I love what [general manager Alex] Anthopoulos has done with the Blue Jays this offseason but am left wondering about the farm system. Over the past two seasons, it's been touted as one of the best. Have the recent trades bled the system dry, or is there enough talent left?
-- Nathan K., Ajax, Ontario
There's no question the upper levels of the Blue Jays' farm system have taken a major hit this offseason. Anthony Gose and Chad Jenkins appear to be the only prospects ready to contribute in the near future, with lefty Sean Nolin also having an outside shot. While a lot of veterans have been added via Minor League deals, there still isn't a lot of depth.

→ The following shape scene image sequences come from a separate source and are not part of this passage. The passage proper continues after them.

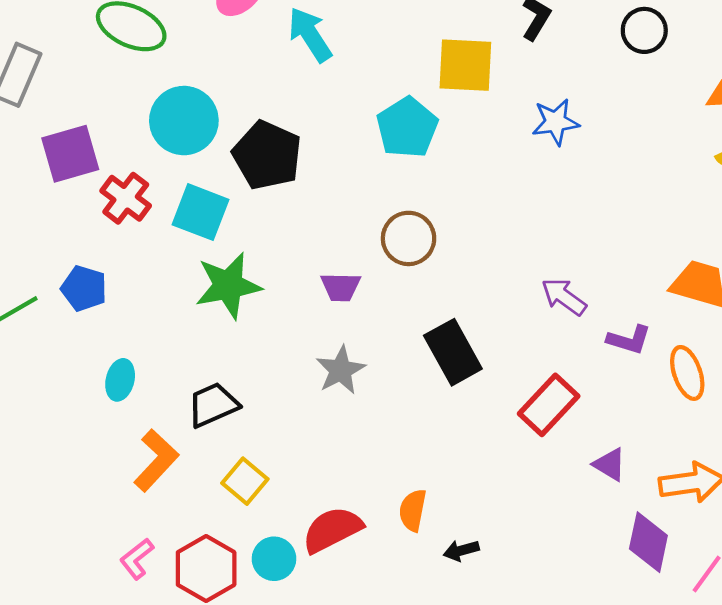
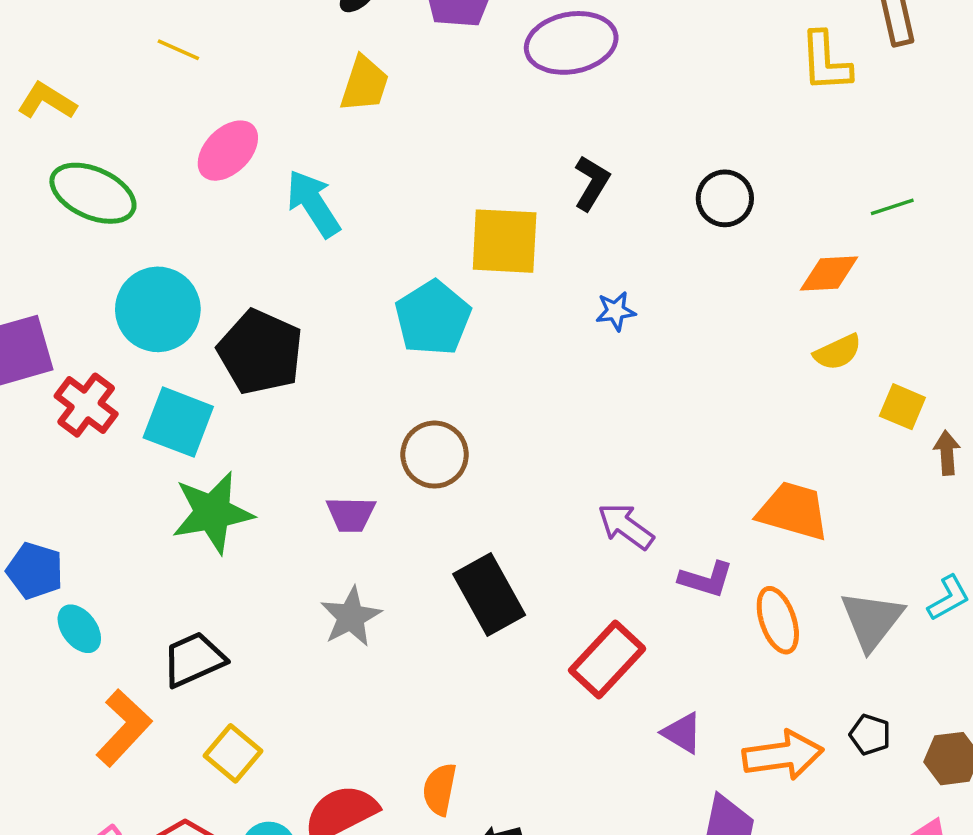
blue star: (556, 122) -> (616, 311), size x0.7
blue pentagon: (84, 288) -> (35, 571), moved
cyan ellipse: (120, 380) -> (79, 629), turned -51

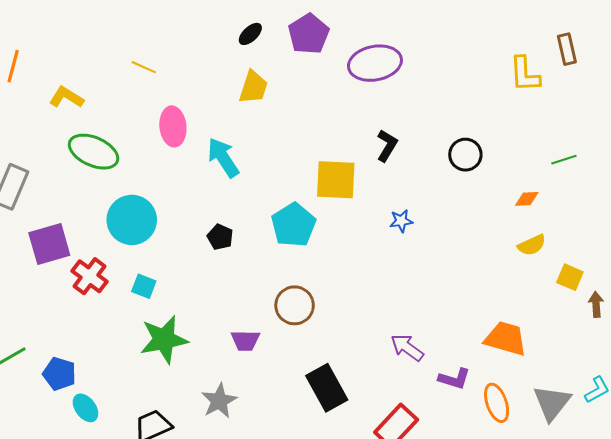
pink ellipse: (228, 151) -> (173, 126), turned -51
orange diamond: (829, 274) -> (527, 199), size x0.7
black pentagon: (260, 352) -> (220, 237), moved, size x0.5
cyan square: (178, 422) -> (144, 286), size x0.6
gray star: (351, 617) -> (219, 401), moved

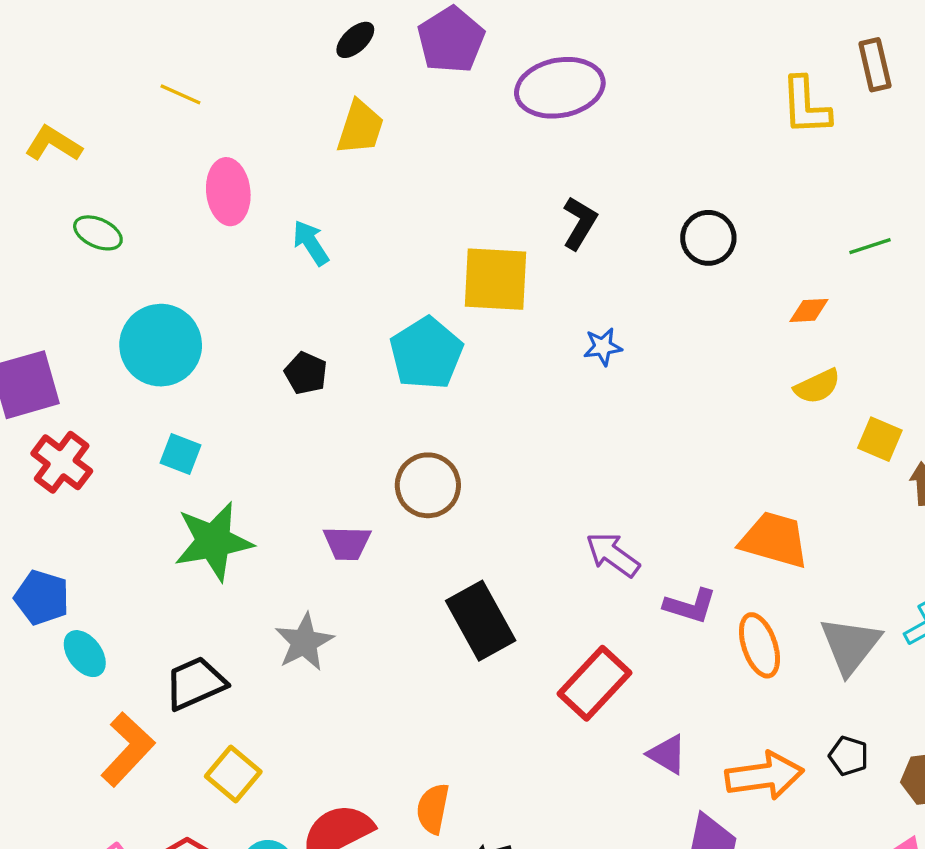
green ellipse: (94, 152) -> (98, 233), size x0.6
cyan arrow: (223, 158) -> (311, 243), size x0.7
red cross: (90, 276) -> (62, 462), moved

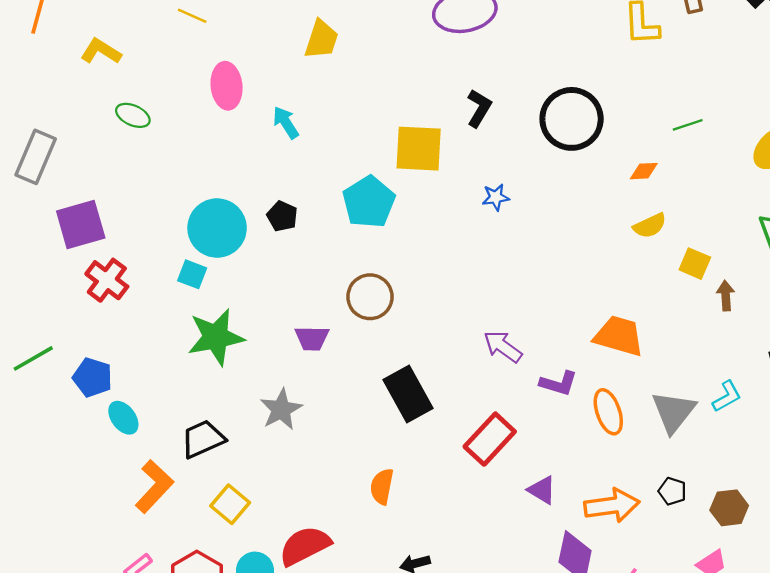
black circle: (708, 238) -> (572, 119), size x1.6
cyan circle: (161, 345) -> (217, 228), moved
orange semicircle: (433, 809) -> (382, 486), moved

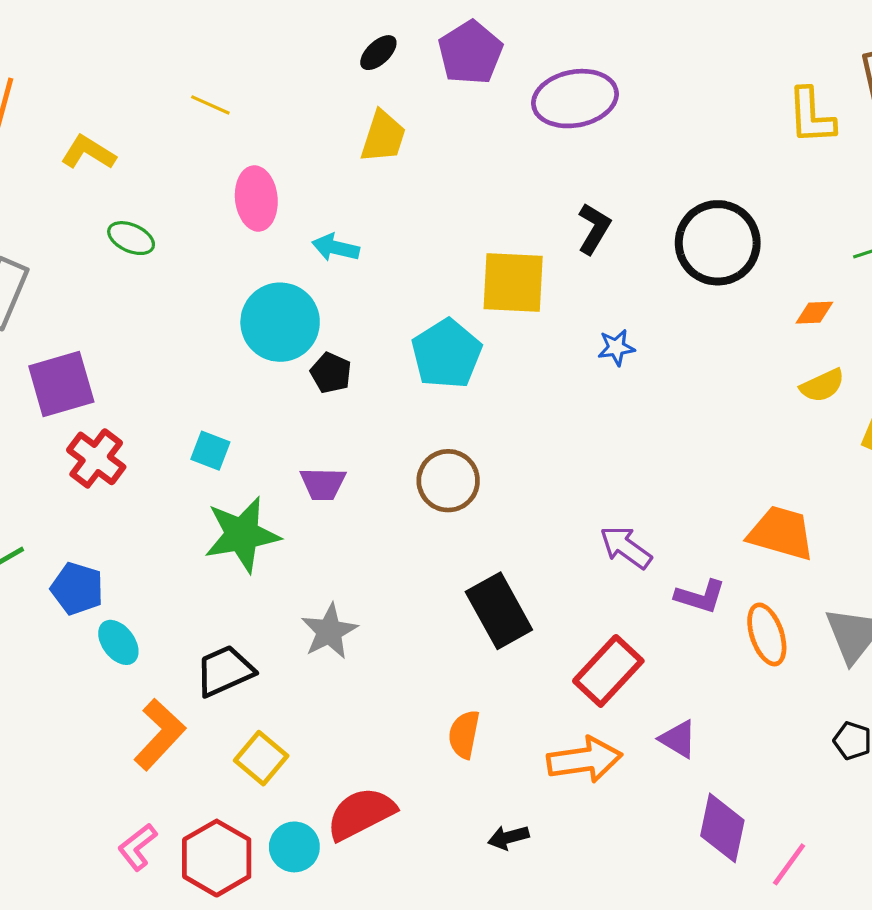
cyan arrow: (286, 122) -> (336, 248), turned -44
cyan circle: (217, 228) -> (280, 322), moved
purple trapezoid: (312, 338) -> (323, 484), moved
orange arrow: (612, 505) -> (585, 760), moved

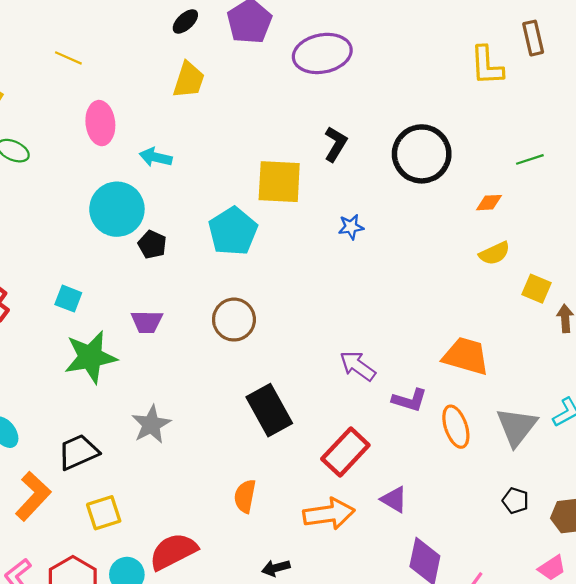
yellow square: (261, 758) -> (104, 513), turned 32

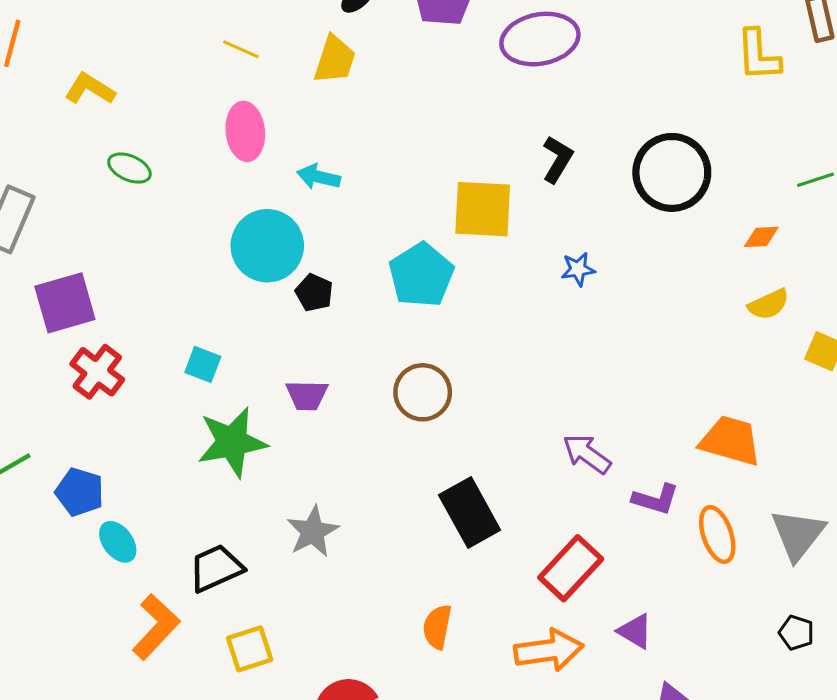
yellow line: (68, 58) -> (241, 49), moved
yellow trapezoid: (189, 80) -> (335, 60), moved

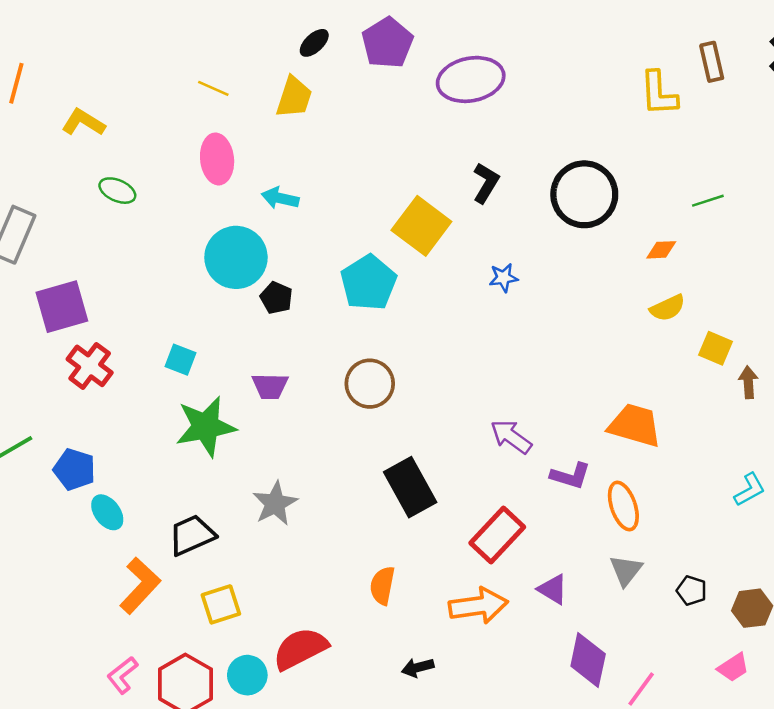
yellow square: (483, 209) -> (421, 226), turned 34
gray triangle: (798, 534) -> (626, 570), moved, size x0.7

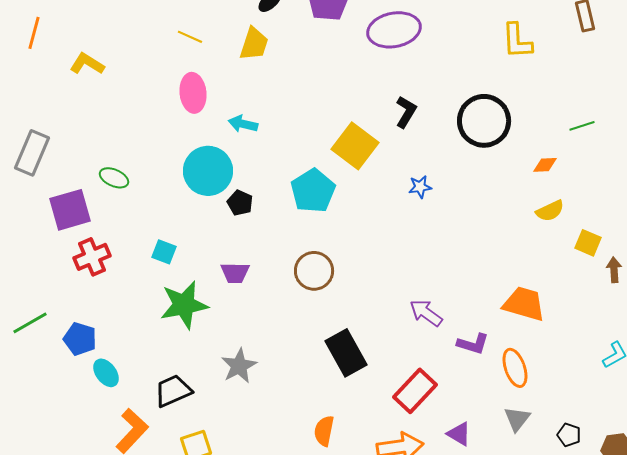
yellow L-shape: (659, 93) -> (517, 41), moved
green ellipse: (117, 191) -> (114, 178), moved
red cross: (90, 366) -> (92, 257), turned 30

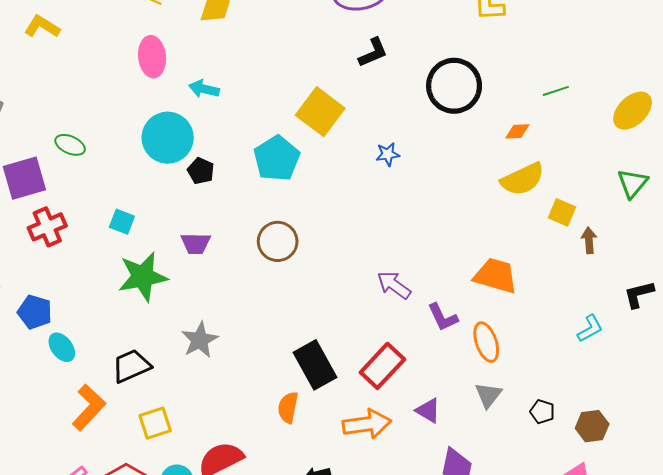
black L-shape: (406, 112) -> (373, 53), moved, turned 36
yellow semicircle: (550, 211) -> (523, 179), size x1.5
purple L-shape: (473, 344) -> (443, 317), turned 48
black rectangle: (346, 353) -> (315, 365), moved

That's not as bad of a thing as it would appear on the surface. The Blue Jays might not have a lot of talent in Triple-A and Double-A, but there is plenty of upside in the lower levels. Most of that is at least three years away, but that's OK because the Blue Jays' core is tied up for a similar period at the big league level.
When the current window of opportunity to win closes on the Blue Jays, the next generation of talent should be ready. With the likes of Aaron Sanchez, Roberto Osuna, Daniel Norris, D.J. Davis and Matt Smoral in the system, there's a lot of upside, it's just going to take some time for them to fulfill it.
Are there any new updates on Dustin McGowan. Will he be ready for Spring Training?
-- Nathan B., Burlington, Ontario
Unfortunately for McGowan, this is a question that has been asked every offseason for the last five years. Last year was supposed to be different, as he entered Spring Training fully healthy and a shot to win the No. 5 job in the starting rotation. But all of that came to an abrupt end late in camp after he suffered yet another setback.
McGowan is expected to take part in Spring Training, but whether he'll be able to contribute is anybody's guess right now. There's simply no way he'll be able to crack the current 25-man roster, so McGowan's best option is to prove his health and then begin the year on a rehab assignment to slowly build up endurance.
If there's an injury, perhaps McGowan will be considered as the replacement, but anything the organization gets out of him would have to be considered a bonus at this point. I'd expect him to start the year on the disabled list as he slowly builds his arm back into shape.
Are the Blue Jays more or less done with their offseason shopping?
-- Matthew W., Edmonton, Alberta
Yes, with the exception of some Minor League signings and invitations to Spring Training, there really isn't a whole lot else left to do. The recent signing of veteran infielder Mark DeRosa gave the Blue Jays their 25th man, and now all they're looking for is more organizational depth.
Despite all the questions that recently came in about the likes of Shaun Marcum, that simply was never going to happen. The starting rotation is already at capacity and Anthopoulos is satisfied with the projected Opening Day lineup.
The only real competition can be found in the bullpen, and there already are enough arms in the mix for a select number of jobs.